* [EXERCISE DETAILS]: Copy out the data below as written; omit any images.

* [MATERIAL FOR THIS EXERCISE]:

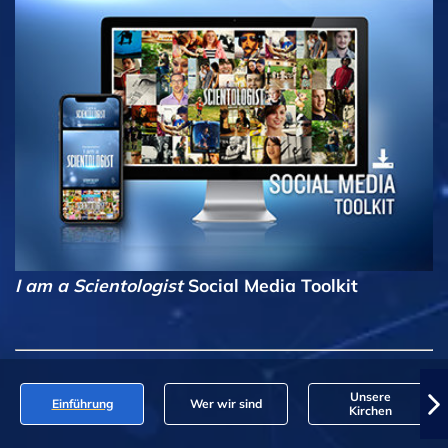
I am a Scientologist
Social Media Toolkit
Unsere
Einführung
Wer wir sind
Kirchen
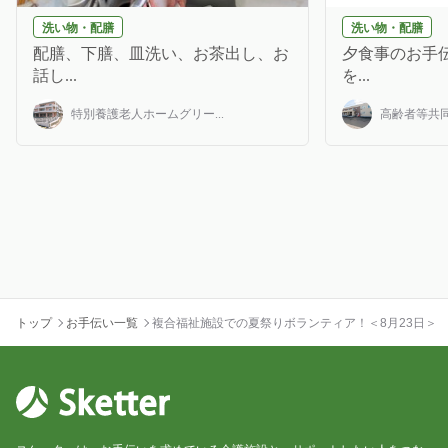
洗い物・配膳
洗い物・配膳
配膳、下膳、皿洗い、お茶出し、お
夕食事のお手伝
話し...
を...
特別養護老人ホームグリー...
高齢者等共同
トップ
お手伝い一覧
複合福祉施設での夏祭りボランティア！＜8月23日＞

* [RESPONSE BOX]:
I am a Scientologist
Social Media Toolkit
Unsere
Einführung
Wer wir sind
Kirchen
洗い物・配膳
洗い物・配膳
配膳、下膳、皿洗い、お茶出し、お
夕食事のお手伝
話し...
を...
特別養護老人ホームグリー...
高齢者等共同
トップ
お手伝い一覧
複合福祉施設での夏祭りボランティア！＜8月23日＞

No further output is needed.